Few prior studies explored the value of MRI-based radiomics combined with clinical features for the prediction of tumor response after transarterial treatments [18,19,20,21,22]. Song et al. [18] built a nomogram for prediction of recurrence-free survival after TACE based on the combination of radiomics features of the entire tumor on PVP with extracellular contrast agent and clinical variables. Zhao et al. [21] presented a combined clinical-radiomics model for the prediction of objective response after TACE. In that study, the radiomics model on PVP on MRI with extracellular contrast agent showed the highest diagnostic performance (AUC of 0.830) in the validation cohort [21]. Kuang et al. [22] incorporated radiomics features on T2-weighted and arterial phase images in a nomogram to predict short-term response after TACE. Interestingly, similarly to our study, low platelet count was associated with poor response after treatment [22]. Our study proved that radiomics analysis may be used to predict response also on gadoxetate disodium-enhanced MRI. In our study the performance of final models including radiomics features was the highest on HBP images, with a sensitivity of 75.5% and specificity of 82.8% for the prediction of complete response, and a sensitivity of 58.8%, and specificity of 90.1% for the prediction of objective response, according to the computational analysis results and this is in line with prior literature demonstrating the role of HBP for HCC diagnosis [39,40,41]. Most importantly, no prior investigations compared the accuracy of radiomics-models against LI-RADS-based features. Interestingly, LI-RADS features seem to optimally predict recurrence-free survival and overall survival after curative surgical resection in patients with primary liver carcinomas, while there is scarce data on the predictive value of LI-RADS features in the context of locoregional treatments [42,43].

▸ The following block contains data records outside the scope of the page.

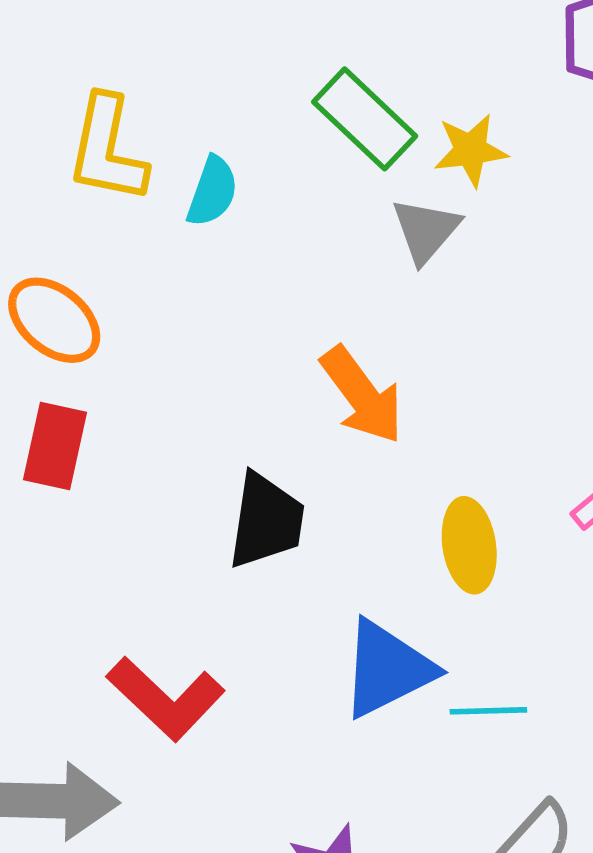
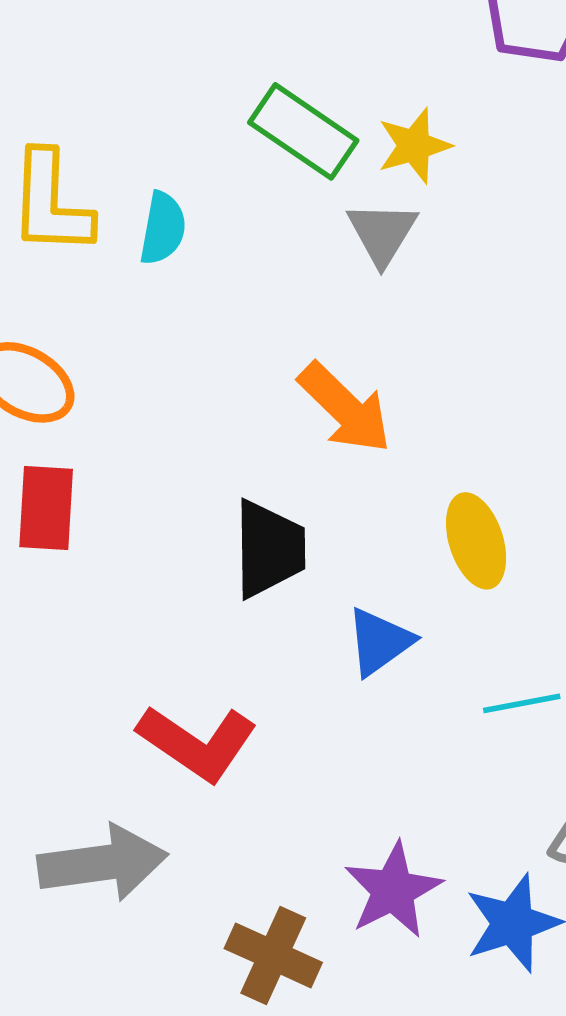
blue triangle: (387, 669) -> (379, 642), moved, size x0.7

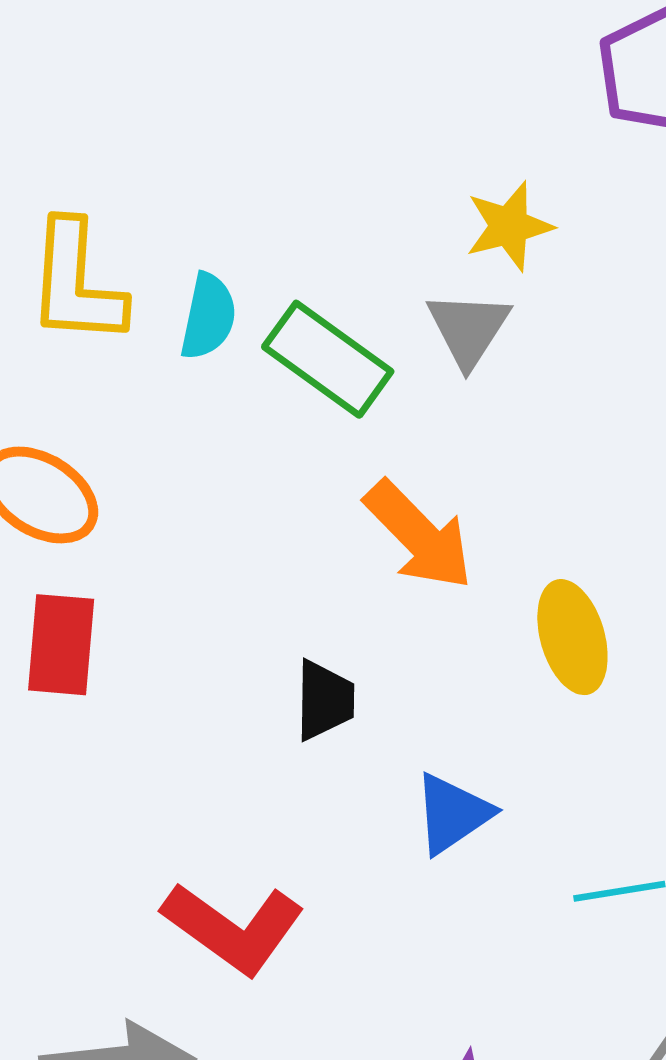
green rectangle: (303, 131) -> (328, 359), moved
yellow ellipse: (476, 541) -> (572, 637), moved
black trapezoid: (269, 549) -> (324, 700), size x0.7

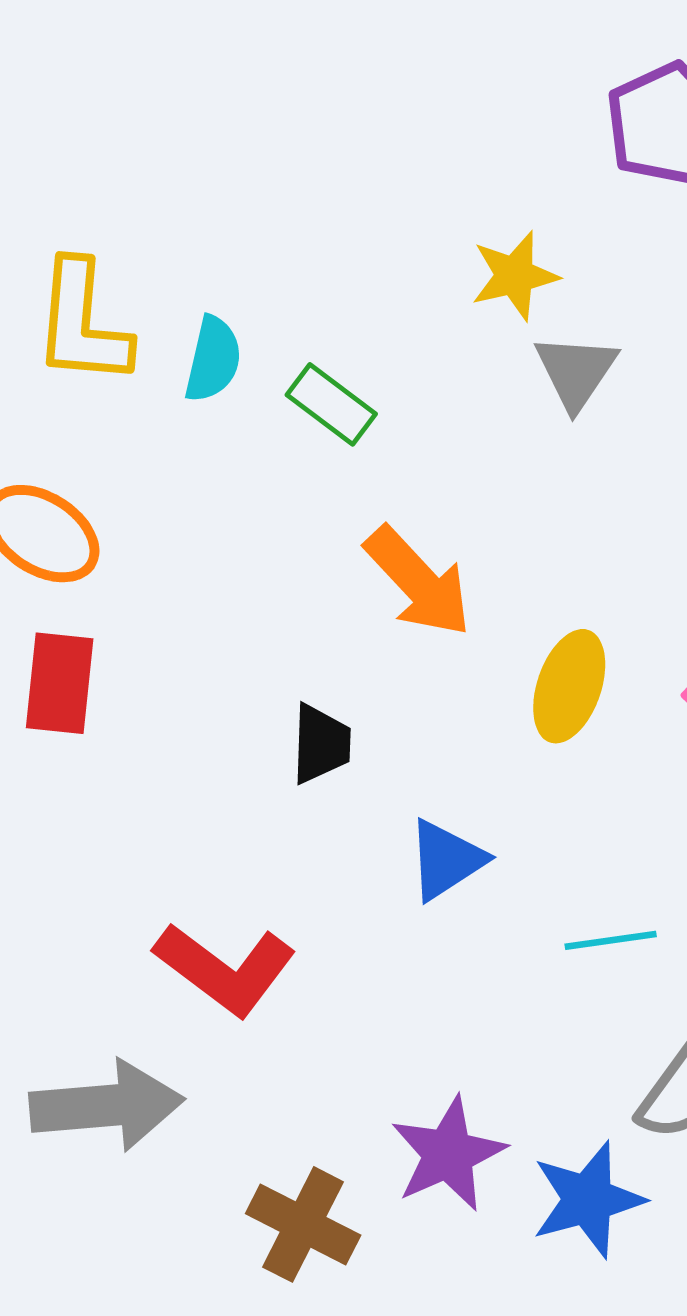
gray triangle: (468, 329) -> (576, 372), moved
green rectangle: (328, 359) -> (331, 404), size x0.7
yellow ellipse: (572, 637) -> (569, 686), turned 34

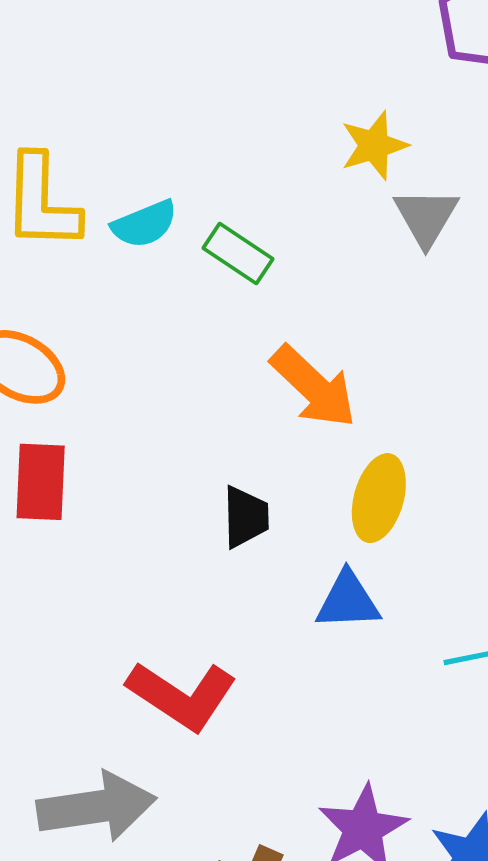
cyan semicircle: (213, 359) -> (144, 224), turned 58
yellow ellipse: (569, 686) -> (379, 498), moved
blue triangle: (446, 860) -> (348, 601), turned 34

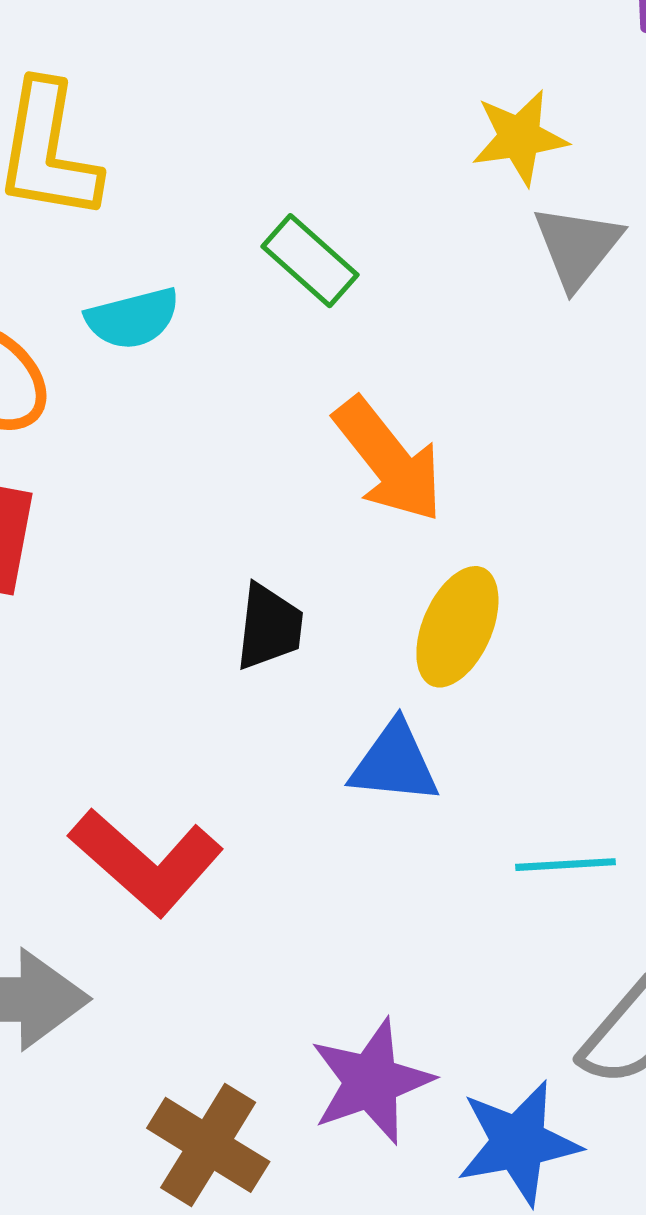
cyan semicircle: (144, 224) -> (133, 318), moved

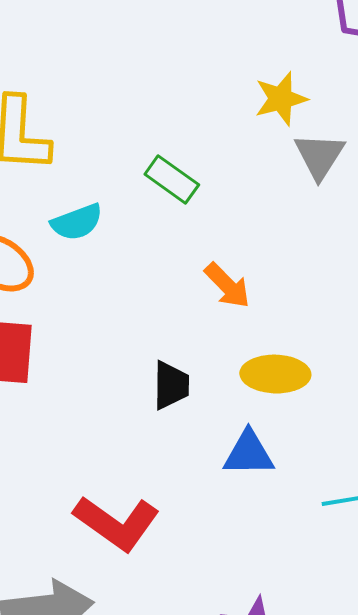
orange arrow: (389, 460) -> (227, 286), size x0.7
yellow ellipse: (457, 627) -> (275, 374), turned 74

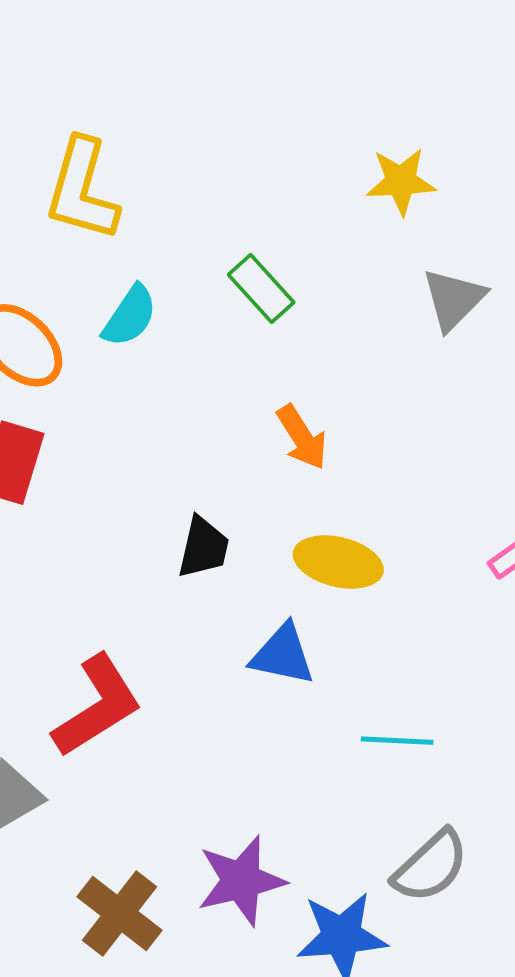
yellow star: (281, 99) -> (401, 181), moved
cyan semicircle: (77, 222) -> (130, 316), turned -48
red L-shape: (117, 523) -> (97, 706), turned -80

This single-center retrospective study has multiple limitations that need to be acknowledged. First of all, the study population was small, and the inclusion of only patients with single treatment-naïve HCC and available pre-treatment gadoxetate disodium-enhanced MRI acquired with the same protocol may have introduced selection biases. Further studies need to evaluate the performance of radiomics models in large multicentric cohorts before direct translation into clinical practice. Second, outcomes were based on response assessment using mRECIST criteria at one month, which is a moderate radiological surrogate of overall survival in patients undergoing transarterial treatments [44]. However, this remains the most widely used endpoint for treatment decisions. Third, not all the lesions were proven by pathology. The diagnosis of most HCCs treated in our study was made by categorization of observations as LR-5 using LI-RADSv2018, which means a 95% pooled proportion of lesions proven to be HCC at histopathological analysis [45]. Fourth, images were acquired using 1.5T MR scanners in our study; therefore, these results cannot be generalized to 3T MR scanners. We also did not evaluate T2-weighted sequences and diffusion weighted imaging, which were extensively investigated in prior studies [19,20]. Finally, HCC segmentation was performed manually. Although manual segmentation is still considered the reference standard for radiomics analysis, this is a time-consuming process that may be prone to inter-reader variability.

5. Conclusions

Radiomics models based on gadoxetate disodium-enhanced MRI can achieve a good performance for the prediction of response in HCCs treated with TAE. The performance of radiomics-based models for predicting objective response is the highest when evaluating the portal venous phase and hepatobiliary phase images.